Salgo al campo y echo de menos los saltamontes y las ligaternas en los senderos, el bullir de los pájaros en las arboledas, en los trigales las manchas rojas de las amapolas y las amarillas de los jaramagos, erradicadas por los herbicidas. Y en los arroyuelos y los regatos, los lirios con sus espadañas, riñendo su combate perpetuo con el aire. Y en el río los vistosos nenúfares, escudo de sus aguas gredosas. Y hasta el viejo puente medieval, entre cuyas piedras la primavera esparcía sus diminutas florecillas blancas, flanqueado de rosales silvestres y de fresnos, que poblaban jilgueros, calandrias, verderones, revolando gozosos, incansables... Todo arrancado por un dragado implacable.
Y echo de menos el viejo cauce molinar, hoy aterraplanado por «la parcelaria», plagado antaño de sabrosas truchas y suculentos cangrejos. Y el recuesto arcilloso donde se elaboraban, a cielo abierto los adobes comunales. Y la ermita de San Roque, raída hasta sus cimientos, y los restos desaparecidos del vetusto pisón, y los antiguos linares...
Una riada de nostalgia, como fría llovizna, va empapando mi alma de un dolor sombrío, una tristeza pertinaz, que llega casi a ahogarme con su congojosa melancolía.

   
 

PUENTE SOBRE EL RÍO ÚRBEL

   
 

Tus dos arcos gemelos, tus dos arcos
verdeamarillos sobre el agua mansa.
Tu frente gris de piedra, que corona
el pretil desdentado.
Primavera en tus grietas ha esparcido
sus diminutas florecillas blancas,
y tu barba de plata entre los sauces
estalla su sonrisa.
Entre los sauces, que sus ramas tienden
a bañar en frescor tu sien reseca,
mientras acuna tu sopor de siglos
el vaivén de sus hojas.
Desde los fresnos o entre los carrizos
ruiseñores, jilgueros, verderones
tejen en torno su sartal de trinos
revolando gozosos.
Hay un rosal silvestre cabe el agua
que el aire sus botones balancea
y a intervalos el ósculo te envía
de si tibio perfume.
Muere el día.
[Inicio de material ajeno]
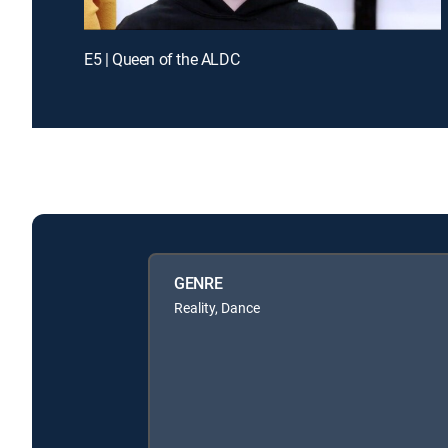
E5 | Queen of the ALDC
GENRE
Reality, Dance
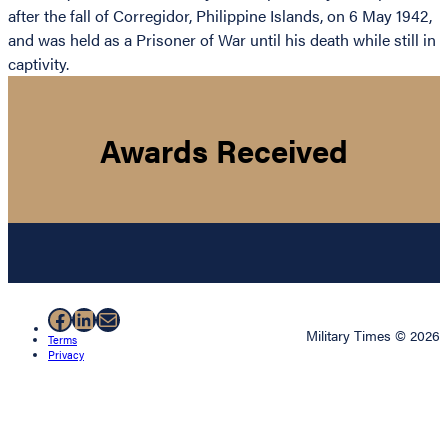
after the fall of Corregidor, Philippine Islands, on 6 May 1942,
and was held as a Prisoner of War until his death while still in
captivity.
Awards Received
Facebook
LinkedIn
Mail
Military Times © 2026
Terms
Privacy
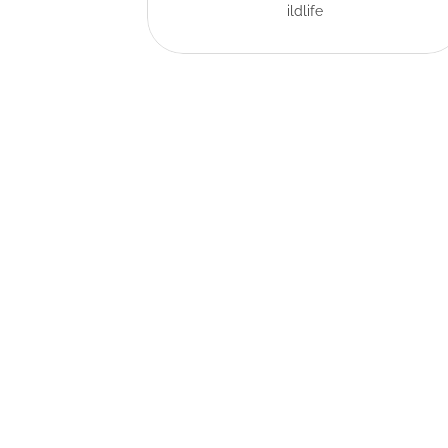
ildlife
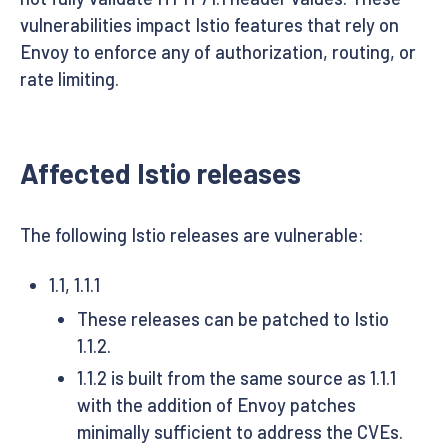
vulnerabilities impact Istio features that rely on
Envoy to enforce any of authorization, routing, or
rate limiting.
Affected Istio releases
The following Istio releases are vulnerable:
1.1, 1.1.1
These releases can be patched to Istio
1.1.2.
1.1.2 is built from the same source as 1.1.1
with the addition of Envoy patches
minimally sufficient to address the CVEs.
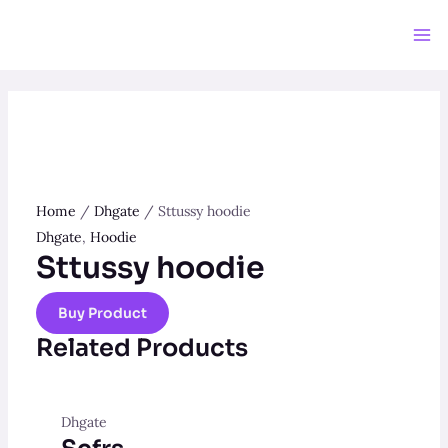
Skip
to
Ma
content
Me
Home
/
Dhgate
/ Sttussy hoodie
Dhgate
,
Hoodie
Sttussy hoodie
Buy Product
Related Products
Dhgate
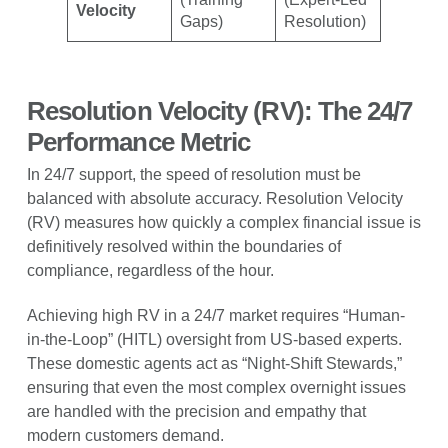
Velocity
Gaps)
Resolution)
Resolution Velocity (RV): The 24/7
Performance Metric
In 24/7 support, the speed of resolution must be
balanced with absolute accuracy. Resolution Velocity
(RV) measures how quickly a complex financial issue is
definitively resolved within the boundaries of
compliance, regardless of the hour.
Achieving high RV in a 24/7 market requires “Human-
in-the-Loop” (HITL) oversight from US-based experts.
These domestic agents act as “Night-Shift Stewards,”
ensuring that even the most complex overnight issues
are handled with the precision and empathy that
modern customers demand.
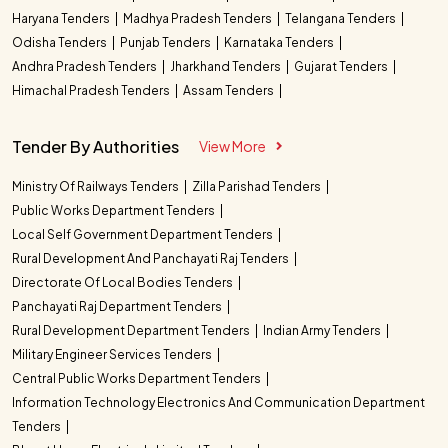
Haryana Tenders
Madhya Pradesh Tenders
Telangana Tenders
Odisha Tenders
Punjab Tenders
Karnataka Tenders
Andhra Pradesh Tenders
Jharkhand Tenders
Gujarat Tenders
Himachal Pradesh Tenders
Assam Tenders
Tender By Authorities
View More
Ministry Of Railways Tenders
Zilla Parishad Tenders
Public Works Department Tenders
Local Self Government Department Tenders
Rural Development And Panchayati Raj Tenders
Directorate Of Local Bodies Tenders
Panchayati Raj Department Tenders
Rural Development Department Tenders
Indian Army Tenders
Military Engineer Services Tenders
Central Public Works Department Tenders
Information Technology Electronics And Communication Department
Tenders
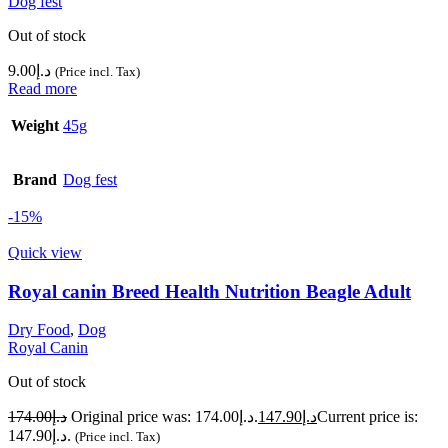
Dog fest
Out of stock
9.00
د.إ
(Price incl. Tax)
Read more
Weight
45g
Brand
Dog fest
-15%
Quick view
Royal canin Breed Health Nutrition Beagle Adult
Dry Food
,
Dog
Royal Canin
Out of stock
174.00
د.إ
Original price was: د.إ174.00.
147.90
د.إ
Current price is:
د.إ147.90.
(Price incl. Tax)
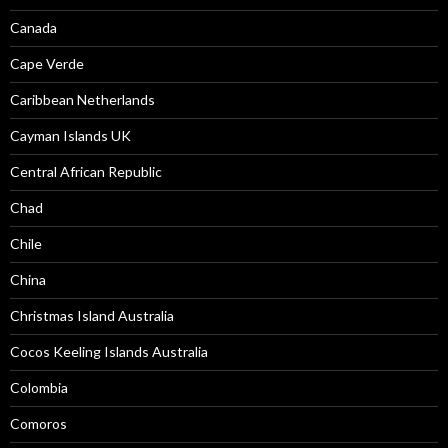
Canada
Cape Verde
Caribbean Netherlands
Cayman Islands UK
Central African Republic
Chad
Chile
China
Christmas Island Australia
Cocos Keeling Islands Australia
Colombia
Comoros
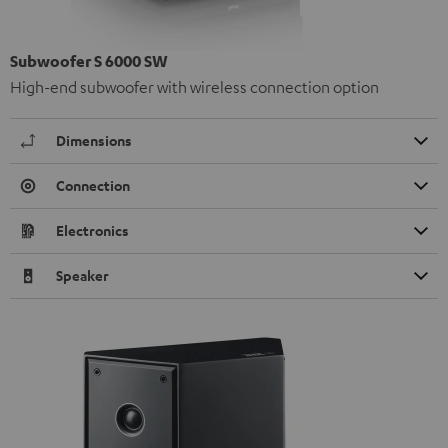
Subwoofer S 6000 SW
High-end subwoofer with wireless connection option
Dimensions
Connection
Electronics
Speaker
Tú lanzas incansable
la líquida saeta de tu linfa
que va a clavarse en el confín lejano
de tus arboledas en sombra.
De pronto... ¿es el reflejo de una estrella?
o alabastro bruñido que se enciende
ascua de luz colgada de tu comba
y en el hondo parpadea?

   
 

RÍO ÚRBEL

   
 

Rasgas en dos el páramo. Una arruga
apenas eres de su costra recia.
Como un tambor sin eco vas rodando
tu agua blancuzca que ensució la greda.
Ríes en los juncales. Los guijarros
brillan con tu retozo. Te enjaezas
de amarillos nenúfares. Y lento,
muy lento, entre la hierba culebreas.
Lánguidos, pudibundos, soñolientos,
los sauces dan escolta a tu ribera
y una vez y otra con placer sumergen
su verdecenicienta cabellera.
¿Porqué el chopo se aleja desdeñoso
de su ternura, contigo sueña
y en la noche se empina de puntillas
a retratar en ti su faz de asceta?
Y el hosco roble, que fingió desdenes,
tras el pardo broquel de su corteza,
cómo te añora y tiende a ti sus brazos
desde la soledad de su ladera.
Escucha, Úrbel, ese rumor de esquilas,
esa campana que voltea lenta,
ese aleteo leve, ese lejano
zumbido con que el valle ya despierta.
Mira la aurora de rosados dedos
cruzar tu viejo puente, a abrir las puertas
al padre sol, que llega hasta tu valle
a incendiarle de luz con sus saetas.